One wonders when the Minister of Justice will introduce the necessary legislation to address this lacuna.

Meanwhile many regulators are paralysed.


Air Malta pilots

Last week the GWU Sunday newspaper it-Torċa published a report on a decision taken by the Industrial Tribunal which ordered Air Malta to pay €80,000 to a pilot who lost his job with the airline.

His complaint was that he should not have been included in the list of pilots who lost their job in June 2020. Moreover some time afterwards, some of these pilots were employed by Med Air. These did not include the complainant who ended up empoloyed with Wizz Air.

This meant that from an annual salary of €112,294 with Air Malta he started to earn €31,600 with Wizz Air!

Incidentally, Med Air has been described as a government ‘phantom’ airline company set up in 2018 and used in an elaborate accounting exercise to give the false impression that Air Malta was making a profit. It is now going to be liquidated together with Air Malta.

Med Air had bought the Heathrow and Gatwick slots from Air Malta. These are valued at some €50 million and will now be transferred to the new airline that is being set up.

Frankly, I could not understand the logic behind the decision of the Industrial Tribunal just from reading this report in it-Torċa, but I was flabbergasted to learn that Air Malta paid its pilots more than three times of what pilots with a low cost airline were being paid!

The story of the demise of Air Malta is still to be written but it seems that among the many that enjoyed dipping their fingers in the honey pot were its Maltese pilots.

Alas, the honey pot was not infinite in size.

A ‘righteous’ vindication?

Writing a piece in a recent issue of The Spectator, Freddy Gray says that Donald Trump is back with a vengeance. He refers to a, 2007 book written by Trump - Think Big And Kick Ass: In Business And Life - in which Donald Trump dedicated a chapter to ‘revenge’. He wrote: ‘My motto is: always get even. When somebody screws you, screw them back in spades.’
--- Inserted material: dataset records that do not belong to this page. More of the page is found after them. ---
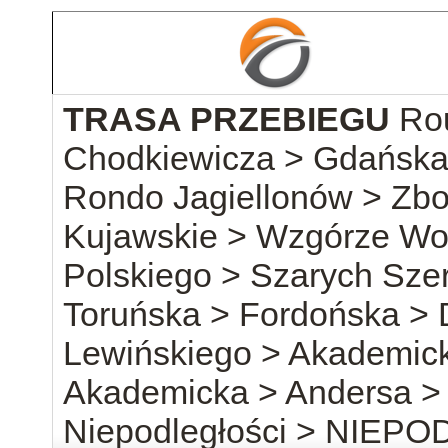
TRASA PRZEBIEGU
Rou
Chodkiewicza > Gdańska 
Rondo Jagiellonów > Zb
Kujawskie > Wzgórze Wo
Polskiego > Szarych Sze
Toruńska > Fordońska >
Lewińskiego > Akademick
Akademicka > Andersa > 
Niepodległości > NIEP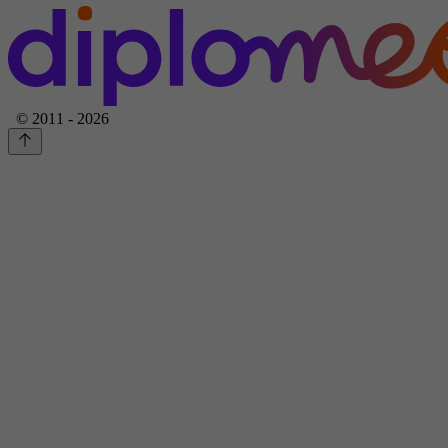
© 2011 - 2026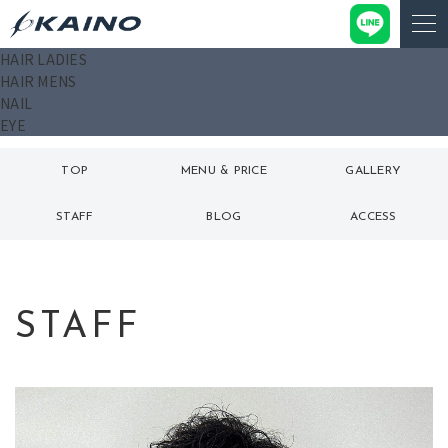
HAIR LADIES
HAIR MENS
NAIL
EYE
TOP
MENU & PRICE
GALLERY
トップ
メニュー
ギャラリー
STAFF
BLOG
ACCESS
スタッフ
ブログ
アクセス
STAFF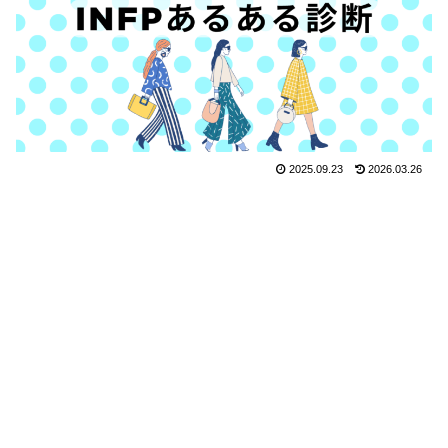
2025.09.23
2026.03.26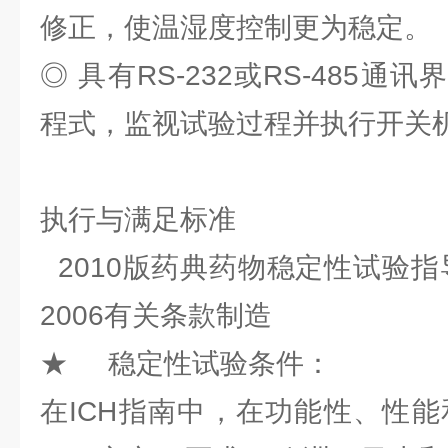
修正，使温湿度控制更为稳定。
◎ 具有RS-232或RS-485
程式，监视试验过程并执行开关
执行与满足标准
2010版药典药物稳定性试验指导原
2006有关条款制造
★ 稳定性试验条件：
在ICH指南中，在功能性、性能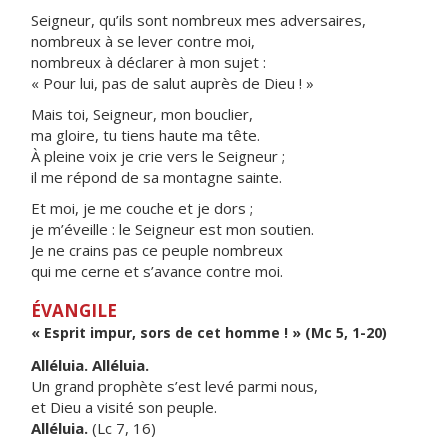
Seigneur, qu’ils sont nombreux mes adversaires,
nombreux à se lever contre moi,
nombreux à déclarer à mon sujet :
« Pour lui, pas de salut auprès de Dieu ! »
Mais toi, Seigneur, mon bouclier,
ma gloire, tu tiens haute ma tête.
À pleine voix je crie vers le Seigneur ;
il me répond de sa montagne sainte.
Et moi, je me couche et je dors ;
je m’éveille : le Seigneur est mon soutien.
Je ne crains pas ce peuple nombreux
qui me cerne et s’avance contre moi.
ÉVANGILE
« Esprit impur, sors de cet homme ! » (Mc 5, 1-20)
Alléluia. Alléluia.
Un grand prophète s’est levé parmi nous,
et Dieu a visité son peuple.
Alléluia.
(Lc 7, 16)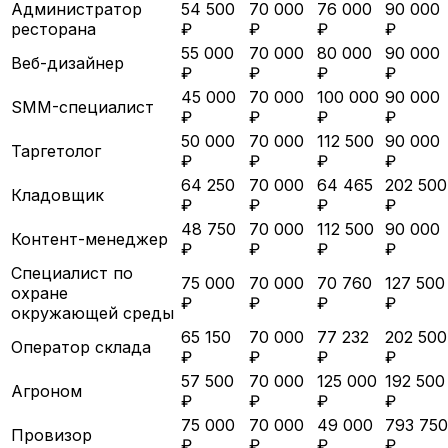
Администратор
54 500
70 000
76 000
90 000
ресторана
₽
₽
₽
₽
55 000
70 000
80 000
90 000
Веб-дизайнер
₽
₽
₽
₽
45 000
70 000
100 000
90 000
SMM-специалист
₽
₽
₽
₽
50 000
70 000
112 500
90 000
Таргетолог
₽
₽
₽
₽
64 250
70 000
64 465
202 500
Кладовщик
₽
₽
₽
₽
48 750
70 000
112 500
90 000
Контент-менеджер
₽
₽
₽
₽
Специалист по
75 000
70 000
70 760
127 500
охране
₽
₽
₽
₽
окружающей среды
65 150
70 000
77 232
202 500
Оператор склада
₽
₽
₽
₽
57 500
70 000
125 000
192 500
Агроном
₽
₽
₽
₽
75 000
70 000
49 000
793 750
Провизор
₽
₽
₽
₽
According to Gray, Trump considers that next November’s election for US President could be ‘the most delectable payback of all’.

Since his loss in the 2020 election - which Trump and his supporters believe to have been stolen by Biden - and the way he claims that he is being persecuted by the US legal system which he accuses of perpetuating a ‘witch hunt’ against him - Trump believes he is in for a lucky break.

In Trump’s own words, when speaking at the Conservative Political Action Conference: ‘In 2016, I declared I am your voice. Today I add: I am your warrior. I am your justice, and for those who have been wronged and betrayed, I am your retribution.’

Now that Nikki Haley has dropped out of the Republican primaries, the stage is set for a Trump vs Biden rematch. Trump has made ‘retribution’ the recurring theme of his electoral campaign, and since most political observers think he is the favourite to win, a potential majority of Americans seem to view his comeback as he does: a form of righteous vindication.

What many outside the US cannot understand is why the Republicans never came up with a convincing anti-Trump candidate.